In the entries that follow, the lines from the one with "5. Protect Your Device" through the one with "business against malware, vi" are the ones to write out, exactly and with both ends included. Nothing else should appear.

*Exercise input*.
================================

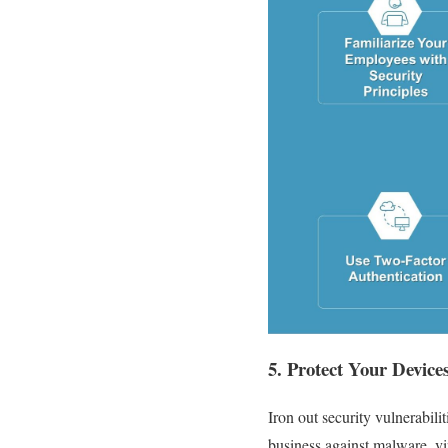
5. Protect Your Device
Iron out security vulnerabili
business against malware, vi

================================

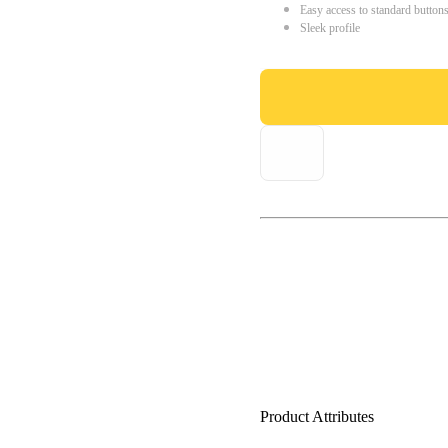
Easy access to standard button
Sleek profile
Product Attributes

================================

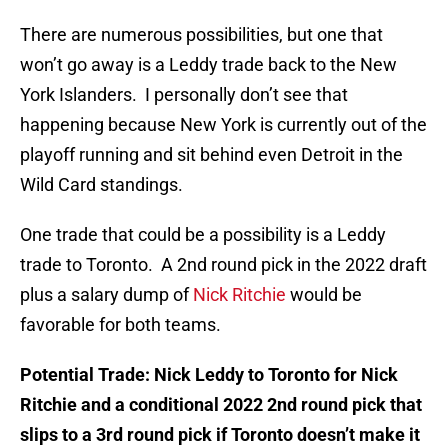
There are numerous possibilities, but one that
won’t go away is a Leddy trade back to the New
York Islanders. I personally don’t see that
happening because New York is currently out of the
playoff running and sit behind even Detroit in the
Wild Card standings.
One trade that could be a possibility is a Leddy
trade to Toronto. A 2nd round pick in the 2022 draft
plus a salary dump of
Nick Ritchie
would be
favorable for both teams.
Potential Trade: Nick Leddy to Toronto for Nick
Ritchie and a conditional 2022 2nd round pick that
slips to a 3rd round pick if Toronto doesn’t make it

================================

*Worked solution*.
5. Protect Your Device
Iron out security vulnerabili
business against malware, vi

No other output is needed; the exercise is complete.